It was an eerie experience walking into an empty Fallsview Casino in Niagara Falls, Ont.
The flashing lights and spinning wheels of the thousands of slot machines were blinking away but the usually loud, bustling casino floor was silent; just as it’s been for the last 16 months.
Casino Niagara and Fallsview Casino, both now managed by U.S based Mohegan Gaming, have been closed since the COVID-19 pandemic began in March of 2020.
But that’s about to change. Both will welcome gamblers back on July 23 but with some notable changes.
I was invited in to check out the new experience. The first thing I noticed was check-in desks and space for a long line. Where you once walked right in, now you have to sign in and sign up for the casino’s new locality program in order to get inside.
Fallsview contends it’s for contact tracing but admits it won’t track players around the casino or require them to use the cars to gamble, so it appears to be a way to get people to sign up.
The first thing I noticed once I walked on the casino floor were new markings on the freshly installed carpet designed to try and space gamblers out, though the casino is only opening at 30 per cent capacity as they ramp up operations.
The biggest change I noticed was when I sat down at the blackjack table: plexiglass now separated me from what would be my fellow gamblers and from the dealer.
A small space was open just above the felt where I could place my chips. The table games won’t open until July 30, and there are more of them. Fallsview has used the downtime to place tables throughout the gaming floor and has installed an electronic craps table for the first time.
As I meandered through the desolate maze of slot machines, I noticed plexiglass between them as well. Las Vegas did the same thing when its casinos reopened but have since removed it.
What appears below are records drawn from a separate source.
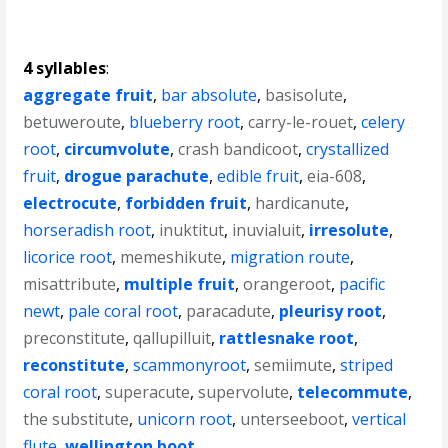
4 syllables
:
aggregate fruit
,
bar absolute
,
basisolute
,
betuweroute
,
blueberry root
,
carry-le-rouet
,
celery
root
,
circumvolute
,
crash bandicoot
,
crystallized
fruit
,
drogue parachute
,
edible fruit
,
eia-608
,
electrocute
,
forbidden fruit
,
hardicanute
,
horseradish root
,
inuktitut
,
inuvialuit
,
irresolute
,
licorice root
,
memeshikute
,
migration route
,
misattribute
,
multiple fruit
,
orangeroot
,
pacific
newt
,
pale coral root
,
paracadute
,
pleurisy root
,
preconstitute
,
qallupilluit
,
rattlesnake root
,
reconstitute
,
scammonyroot
,
semiimute
,
striped
coral root
,
superacute
,
supervolute
,
telecommute
,
the substitute
,
unicorn root
,
unterseeboot
,
vertical
flute
,
wellington boot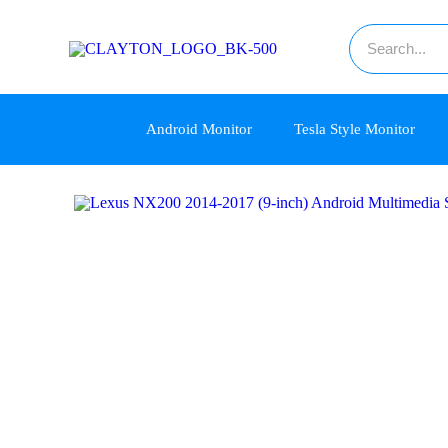
Android Monitor
Tesla Style Monitor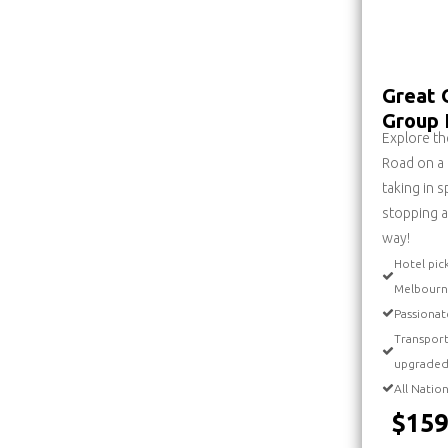
Great 
Group 
Explore th
Road on a
taking in 
stopping a
way!
Hotel pic
Melbourn
Passionat
Transport
upgraded
All Natio
$159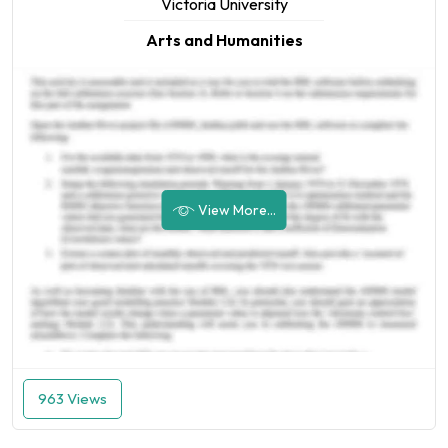
Victoria University
Arts and Humanities
View More...
963 Views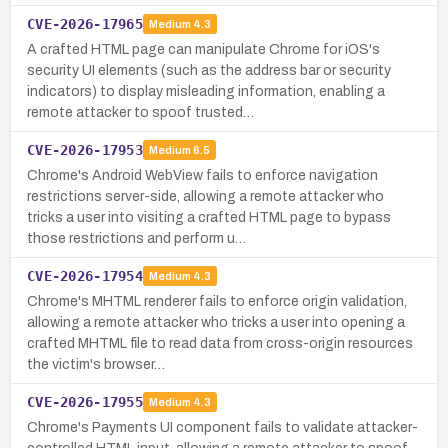
CVE-2026-17965
Medium
4.3
A crafted HTML page can manipulate Chrome for iOS's
security UI elements (such as the address bar or security
indicators) to display misleading information, enabling a
remote attacker to spoof trusted…
CVE-2026-17953
Medium
6.5
Chrome's Android WebView fails to enforce navigation
restrictions server-side, allowing a remote attacker who
tricks a user into visiting a crafted HTML page to bypass
those restrictions and perform u…
CVE-2026-17954
Medium
4.3
Chrome's MHTML renderer fails to enforce origin validation,
allowing a remote attacker who tricks a user into opening a
crafted MHTML file to read data from cross-origin resources
the victim's browser…
CVE-2026-17955
Medium
4.3
Chrome's Payments UI component fails to validate attacker-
Fallsview tells me it purchased enough plexiglass to cover the boards for at least the size of an NHL arena but has not set a timeline on when it may come down. It contends the machines will be cleaned frequently.
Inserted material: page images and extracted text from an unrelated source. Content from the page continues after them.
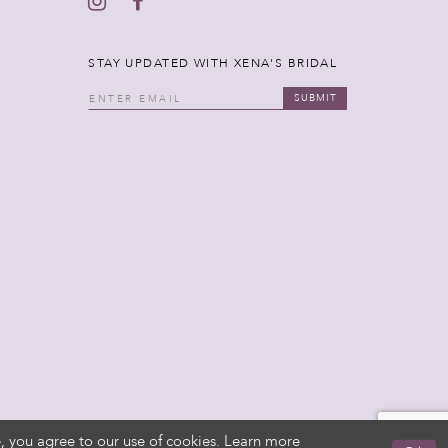
STAY UPDATED WITH XENA'S BRIDAL
SUBMIT
, you agree to our use of cookies. Learn more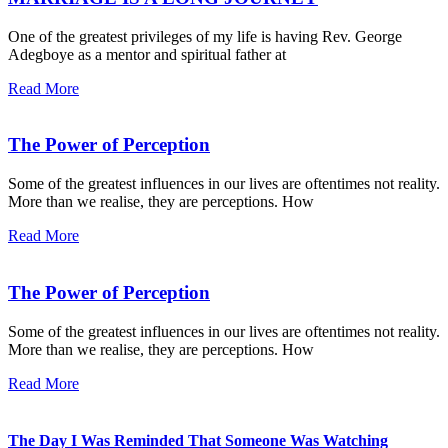
One of the greatest privileges of my life is having Rev. George
Adegboye as a mentor and spiritual father at
Read More
The Power of Perception
Some of the greatest influences in our lives are oftentimes not reality.
More than we realise, they are perceptions. How
Read More
The Power of Perception
Some of the greatest influences in our lives are oftentimes not reality.
More than we realise, they are perceptions. How
Read More
The Day I Was Reminded That Someone Was Watching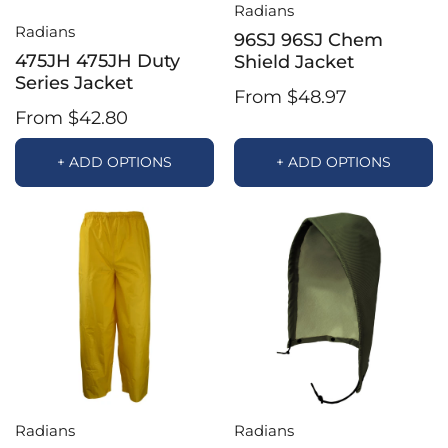
Radians
Radians
96SJ 96SJ Chem
475JH 475JH Duty
Shield Jacket
Series Jacket
From $48.97
From $42.80
+ ADD OPTIONS
+ ADD OPTIONS
Radians
Radians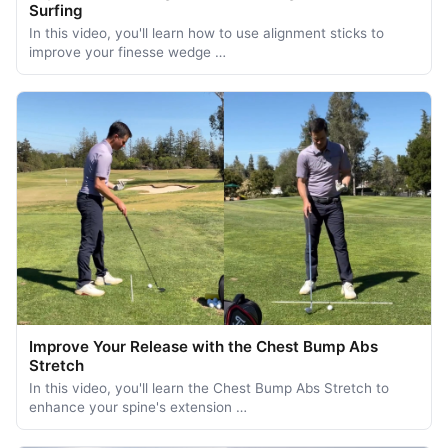
Surfing
In this video, you'll learn how to use alignment sticks to
improve your finesse wedge …
Improve Your Release with the Chest Bump Abs
Stretch
In this video, you'll learn the Chest Bump Abs Stretch to
enhance your spine's extension …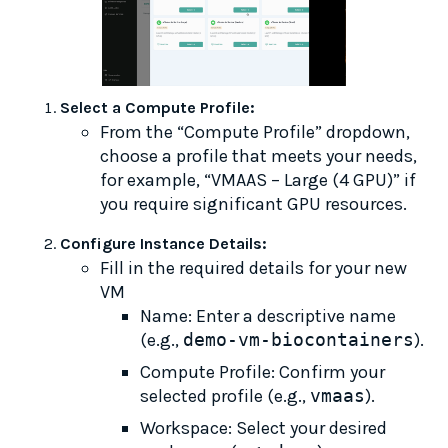
Select a Compute Profile:
From the “Compute Profile” dropdown,
choose a profile that meets your needs,
for example, “VMAAS – Large (4 GPU)” if
you require significant GPU resources.
Configure Instance Details:
Fill in the required details for your new
VM
Name: Enter a descriptive name
(e.g.,
demo-vm-biocontainers
).
Compute Profile: Confirm your
selected profile (e.g.,
vmaas
).
Workspace: Select your desired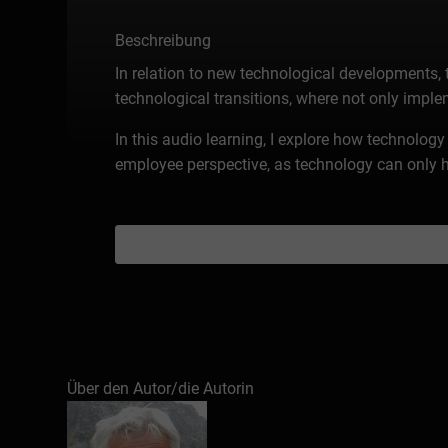
Beschreibung
In relation to new technological developments,
technological transitions, where not only imple
In this audio learning, I explore how technolo
employee perspective, as technology can only h
Über den Autor/die Autorin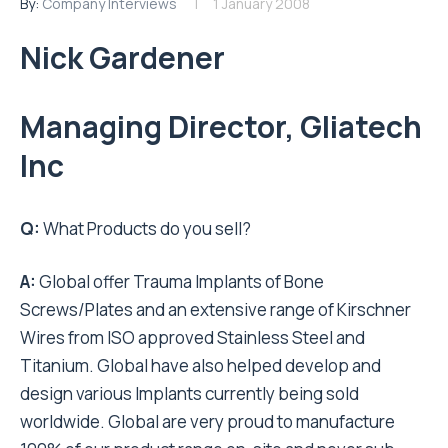
By:
Company Interviews
1 January 2008
Nick Gardener
Managing Director, Gliatech
Inc
Q:
What Products do you sell?
A:
Global offer Trauma Implants of Bone
Screws/Plates and an extensive range of Kirschner
Wires from ISO approved Stainless Steel and
Titanium. Global have also helped develop and
design various Implants currently being sold
worldwide. Global are very proud to manufacture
Masks are required at all times in Fallsview; the CEO even told me the many security cameras will be used to spot those not masking. They can, of course, be taken off to eat or drink but when it comes to food, there is one noticeable thing missing: the buffet.
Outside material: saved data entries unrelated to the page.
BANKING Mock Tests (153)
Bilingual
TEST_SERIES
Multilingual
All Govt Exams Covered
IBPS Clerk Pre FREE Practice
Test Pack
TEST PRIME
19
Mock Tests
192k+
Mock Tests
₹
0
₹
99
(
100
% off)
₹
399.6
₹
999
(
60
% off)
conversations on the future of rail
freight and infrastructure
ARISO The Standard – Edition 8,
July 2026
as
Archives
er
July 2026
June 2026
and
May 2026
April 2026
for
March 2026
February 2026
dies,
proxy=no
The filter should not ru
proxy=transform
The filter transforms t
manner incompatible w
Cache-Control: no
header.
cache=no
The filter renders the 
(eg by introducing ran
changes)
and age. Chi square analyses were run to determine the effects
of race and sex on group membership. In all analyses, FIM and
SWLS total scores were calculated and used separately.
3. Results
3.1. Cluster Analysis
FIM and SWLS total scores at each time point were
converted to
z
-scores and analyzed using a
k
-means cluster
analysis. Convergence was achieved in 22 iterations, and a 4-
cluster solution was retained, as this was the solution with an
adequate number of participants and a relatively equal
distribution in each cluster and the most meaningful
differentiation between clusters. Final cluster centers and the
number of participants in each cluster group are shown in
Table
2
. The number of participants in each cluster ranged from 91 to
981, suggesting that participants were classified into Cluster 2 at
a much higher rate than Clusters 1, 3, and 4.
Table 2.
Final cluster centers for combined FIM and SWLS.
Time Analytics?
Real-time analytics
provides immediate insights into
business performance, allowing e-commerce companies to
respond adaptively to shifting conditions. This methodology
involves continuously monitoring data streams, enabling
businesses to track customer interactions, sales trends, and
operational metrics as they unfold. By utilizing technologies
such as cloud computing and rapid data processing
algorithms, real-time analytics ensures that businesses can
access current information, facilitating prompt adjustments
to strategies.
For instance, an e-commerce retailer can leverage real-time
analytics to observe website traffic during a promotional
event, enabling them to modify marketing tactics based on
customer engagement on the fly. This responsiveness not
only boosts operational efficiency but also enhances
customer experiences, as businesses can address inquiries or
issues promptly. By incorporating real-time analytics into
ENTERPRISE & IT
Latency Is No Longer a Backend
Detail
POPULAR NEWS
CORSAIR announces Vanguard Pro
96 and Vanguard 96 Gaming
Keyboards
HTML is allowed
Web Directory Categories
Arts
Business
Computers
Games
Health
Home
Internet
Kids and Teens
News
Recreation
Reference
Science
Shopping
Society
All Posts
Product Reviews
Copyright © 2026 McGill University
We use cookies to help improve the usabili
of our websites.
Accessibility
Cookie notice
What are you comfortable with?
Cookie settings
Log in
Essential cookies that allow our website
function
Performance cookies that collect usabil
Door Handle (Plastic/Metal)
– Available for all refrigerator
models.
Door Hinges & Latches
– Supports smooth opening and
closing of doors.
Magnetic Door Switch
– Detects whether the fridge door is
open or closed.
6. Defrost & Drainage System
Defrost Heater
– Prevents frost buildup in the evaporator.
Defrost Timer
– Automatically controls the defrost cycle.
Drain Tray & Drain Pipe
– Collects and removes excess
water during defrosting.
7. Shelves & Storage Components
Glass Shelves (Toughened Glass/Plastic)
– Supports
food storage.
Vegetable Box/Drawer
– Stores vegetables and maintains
While buffets can reopen, Fallsview has decided to keep theirs closed. It’s turned the space into an “a la carte” dining area and says it has not yet made a decision yet on if the buffet will return.
I did notice what felt like a breeze on my face as I walked around. Fallsview says it’s installed an air filtration system that changes the air in the casino floor frequently.
Fallsview acknowledges it used the 16 months’ downtime to expand. The casino is noticeably larger, having taken over some retail stores. New tables have been added, including for the first time an electron craps table. And more changes are on the way.
The casino plans to take advantage of a new law passed by Ottawa that will allow for single-game sports wagering. Under construction in the casino is a sportsbook, however, no timeline has been set for its opening.
Beyond having to lineup and sign and entering, none of the health restrictions are overly onerous. It will be interesting to see how gamblers adhere to them and how long Fallsview keeps them in place.
Also, for the first time ever, I left the casino with as much money as I entered it with.